January 20, 2022
If you’re someone who’s not stimulated by sustainability, take a look at Secret Bay. This is one of the world’s most captivating and luxurious hotels — and also one that’s in true harmony with its environment.
We could just cut to the chase and tell you that Secret Bay is pretty much exactly what it appears to be: a collection of luxury treetop villas perched high above a cliff overlooking the Caribbean Sea. And it is. That much is obvious from the pictures. But when we look at Secret Bay, and when we consider its place within the historical landscape of hotels, we see something else. We see a triumph of balance.
The villas are every bit as dramatic as the photos make them seem, but they’re also expertly understated, careful not to upset the equilibrium between the surrounding environment and the structures’ ultimate purpose as upscale accommodations. They were built by hand from local timber, all sustainably sourced, and designed to make natural lighting and airflow a priority. The architecture is restrained, prizing craftsmanship above conspicuousness, careful not to compete with arresting ocean and mountain views. Each villa feels more like the home of a jungle ecologist than a room at a resort.
We’ll get back to the hand-crafted villas in a moment. What’s equally important to know about Secret Bay is its location, the island of Dominica. You might’ve heard of it. You’ve surely heard of its glitzy neighbors, St. Lucia, Antigua, and Barbados. Dominica is less traveled than those places, and tends to draw those who are seeking some serious communion with the natural world. They call Dominica “Nature Island,” and it’s a nickname well earned. Take a minute to savor the following menu of wonders:
Dominica has the world’s second largest largest boiling lake. A phenomenon that is, astoundingly, exactly as it sounds. It has 365 different rivers (yes, you could spend literally every day of the year exploring a new one). Buried volcanoes, waterfalls, hot springs, and sand beaches both black and white rule the landscape, much of it legally protected. In turn, flocks of all stripes migrate here — from divers to birdwatchers to hikers. The sperm whales count as locals. This is the only place in the Caribbean where they stay year-round.

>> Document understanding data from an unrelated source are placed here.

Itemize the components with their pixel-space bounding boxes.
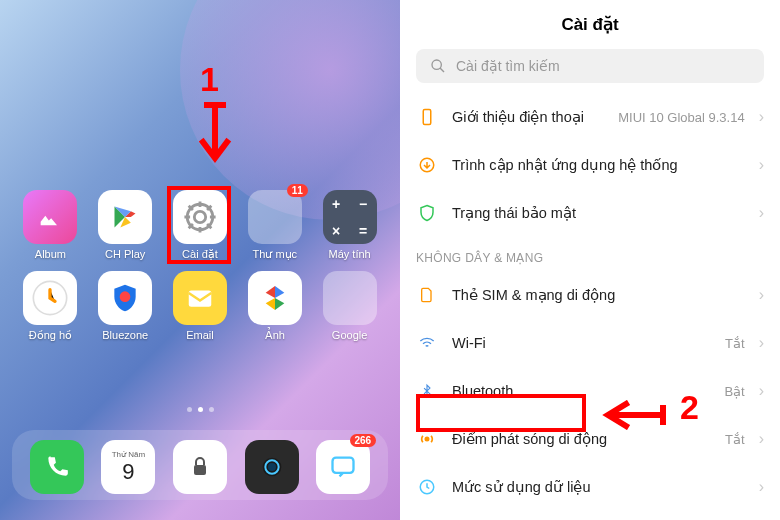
svg-point-12	[425, 437, 428, 440]
security-icon	[416, 202, 438, 224]
chevron-right-icon: ›	[759, 286, 764, 304]
chevron-right-icon: ›	[759, 156, 764, 174]
shield-icon	[98, 271, 152, 325]
folder-icon: 11	[248, 190, 302, 244]
app-album[interactable]: Album	[18, 190, 83, 261]
dock: Thứ Năm9 266	[12, 430, 388, 500]
section-header: KHÔNG DÂY & MẠNG	[400, 237, 780, 271]
lock-icon	[173, 440, 227, 494]
row-data-usage[interactable]: Mức sử dụng dữ liệu ›	[400, 463, 780, 511]
app-label: Album	[35, 248, 66, 260]
row-label: Mức sử dụng dữ liệu	[452, 479, 745, 495]
clock-icon	[23, 271, 77, 325]
svg-rect-4	[194, 465, 206, 475]
calendar-icon: Thứ Năm9	[101, 440, 155, 494]
chevron-right-icon: ›	[759, 204, 764, 222]
row-wifi[interactable]: Wi-Fi Tắt ›	[400, 319, 780, 367]
row-label: Giới thiệu điện thoại	[452, 109, 604, 125]
app-label: Email	[186, 329, 214, 341]
row-label: Trạng thái bảo mật	[452, 205, 745, 221]
dock-calendar[interactable]: Thứ Năm9	[98, 440, 160, 494]
chevron-right-icon: ›	[759, 478, 764, 496]
sim-icon	[416, 284, 438, 306]
app-photos[interactable]: Ảnh	[242, 271, 307, 342]
home-screen: Album CH Play Cài đặt 11Thư mục +−×=Máy …	[0, 0, 400, 520]
photos-icon	[248, 271, 302, 325]
app-bluezone[interactable]: Bluezone	[93, 271, 158, 342]
search-placeholder: Cài đặt tìm kiếm	[456, 58, 560, 74]
play-store-icon	[98, 190, 152, 244]
svg-point-7	[268, 463, 276, 471]
app-label: Google	[332, 329, 367, 341]
annotation-highlight-bluetooth	[416, 394, 586, 432]
dock-security[interactable]	[169, 440, 231, 494]
row-label: Wi-Fi	[452, 335, 711, 351]
row-value: Bật	[724, 384, 744, 399]
row-label: Trình cập nhật ứng dụng hệ thống	[452, 157, 745, 173]
annotation-step-1: 1	[200, 60, 219, 99]
app-label: Máy tính	[329, 248, 371, 260]
svg-rect-8	[333, 458, 354, 473]
chevron-right-icon: ›	[759, 334, 764, 352]
app-label: CH Play	[105, 248, 145, 260]
page-indicator	[0, 407, 400, 412]
row-system-update[interactable]: Trình cập nhật ứng dụng hệ thống ›	[400, 141, 780, 189]
search-input[interactable]: Cài đặt tìm kiếm	[416, 49, 764, 83]
wifi-icon	[416, 332, 438, 354]
row-label: Thẻ SIM & mạng di động	[452, 287, 745, 303]
app-label: Đồng hồ	[29, 329, 72, 342]
data-usage-icon	[416, 476, 438, 498]
row-security-status[interactable]: Trạng thái bảo mật ›	[400, 189, 780, 237]
gallery-icon	[23, 190, 77, 244]
row-about-phone[interactable]: Giới thiệu điện thoại MIUI 10 Global 9.3…	[400, 93, 780, 141]
app-label: Thư mục	[253, 248, 298, 261]
app-label: Ảnh	[265, 329, 285, 342]
app-calculator[interactable]: +−×=Máy tính	[317, 190, 382, 261]
annotation-arrow-down	[195, 100, 235, 180]
svg-point-9	[432, 60, 441, 69]
badge: 266	[350, 434, 377, 447]
phone-info-icon	[416, 106, 438, 128]
page-title: Cài đặt	[400, 0, 780, 49]
row-value: Tắt	[725, 336, 745, 351]
app-email[interactable]: Email	[168, 271, 233, 342]
row-value: MIUI 10 Global 9.3.14	[618, 110, 744, 125]
settings-screen: Cài đặt Cài đặt tìm kiếm Giới thiệu điện…	[400, 0, 780, 520]
chat-icon: 266	[316, 440, 370, 494]
update-icon	[416, 154, 438, 176]
chevron-right-icon: ›	[759, 108, 764, 126]
envelope-icon	[173, 271, 227, 325]
camera-icon	[245, 440, 299, 494]
annotation-highlight-settings	[167, 186, 231, 264]
svg-rect-10	[423, 110, 431, 125]
dock-phone[interactable]	[26, 440, 88, 494]
badge: 11	[287, 184, 308, 197]
app-clock[interactable]: Đồng hồ	[18, 271, 83, 342]
annotation-arrow-left	[598, 400, 668, 430]
search-icon	[430, 58, 446, 74]
row-sim[interactable]: Thẻ SIM & mạng di động ›	[400, 271, 780, 319]
phone-icon	[30, 440, 84, 494]
svg-rect-3	[189, 291, 212, 307]
dock-camera[interactable]	[241, 440, 303, 494]
annotation-step-2: 2	[680, 388, 699, 427]
row-label: Điểm phát sóng di động	[452, 431, 711, 447]
app-folder[interactable]: 11Thư mục	[242, 190, 307, 261]
folder-icon	[323, 271, 377, 325]
app-google-folder[interactable]: Google	[317, 271, 382, 342]
dock-messages[interactable]: 266	[312, 440, 374, 494]
calculator-icon: +−×=	[323, 190, 377, 244]
app-label: Bluezone	[102, 329, 148, 341]
row-value: Tắt	[725, 432, 745, 447]
chevron-right-icon: ›	[759, 430, 764, 448]
app-chplay[interactable]: CH Play	[93, 190, 158, 261]
chevron-right-icon: ›	[759, 382, 764, 400]
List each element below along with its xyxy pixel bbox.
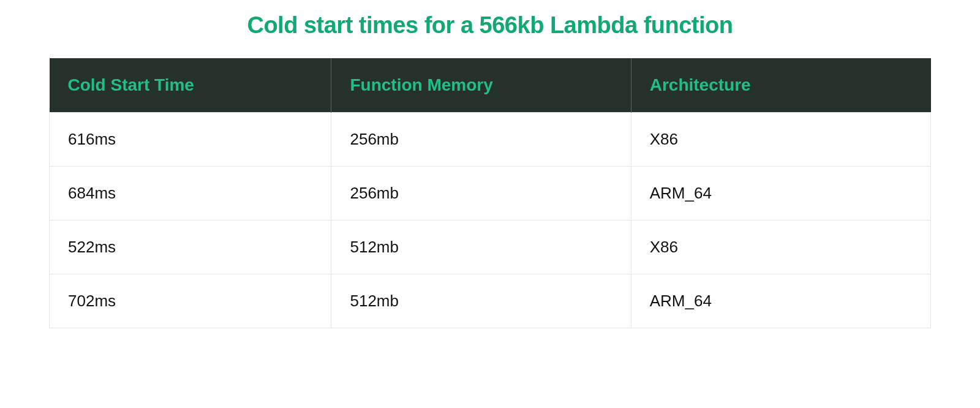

At the very top of this story is a picture of Secret Bay’s Zabuco Honeymoon Villa. It sits on a spot so inspiring that it’s essentially the Plymouth Rock of the resort, where owners Gregor Nassief and Sandra Vivas originally planned to build their private dream home. Their wedding gift from Sandra’s father, renowned architect Fruto Vivas, was a blueprint for their personal residence here.
“The resort was founded upon a story of love,” as the hotel puts it to Tablet. “With Fruto, Sandra, and Gregor’s combined visions, the villas that comprise the living, breathing eco-luxury resort at Secret Bay came to life.” You could call it a love story or a fairy tale, but that might gloss over what must have been years of arduous construction as the resort sprung into reality. No heavy machinery went into the construction of Secret Bay, and the hotel opts for sustainable measures on every decision.
Outside, Secret Bay works on a nursery to raise healthy coral to plant in the reefs around the property. Within, they’ve given each villa a “private grow box” to encourage learning about planting, gardening, and composting, and to let guests pick their own garnish and vegetables. It’s a creative program, one the hotel calls an “entirely new education experience” and undeniably fits this place’s priority for wellness and sustainability.
The rest of the experiences have been curated even more arduously, an endless array of activities for the sloth and the spright. The eponymous Secret Beach makes use of a tiny cove, only accessible by sea. The nature trails pass through the local plants, flowers, and trees around which the villas have been built, home to over twenty species of birds, and more butterflies and reptiles. “None of which are dangerous,” the hotel assures. The sea cave is another highlight, where swimmers emerge into a cool and strangely lit grotto. Nearby there’s more to explore over the island, from the local market to the national park, from hiking to scuba diving.
Back on campus, locally sourced or resort-foraged ingredients fill the menu at the hotel’s Zing Zing Restaurant, overlooking the beach, together with sommelier-selected fine wines. Other luxuries can fill out the rest of the day, with a treehouse-style spa, wellness pavilion on the beach for yoga and the like, and a sunset deck available for private dining. The Bwa Denn, opening later this year, is a two-level structure filled with the hotel’s contemporary Caribbean and Latin American art collection and a microbrewery. You can see why Secret Bay recommends at least a five-night stay.
“One of our guests’ favorite activities is the ‘Catch & Cook,’” the hotel tells Tablet. An activity that begins with a spearfishing hunt for the bewitching lionfish and ends with its step-by-step preparation for dinner. The activity “helps the local ecosystem by stabilizing the number of lionfish,” the hotel explains, an invasive and predatory species whose numbers must be reduced. On Dominica and Secret Bay, even our most destructive instincts have been diverted for the good of the island. It’s all natural, baby.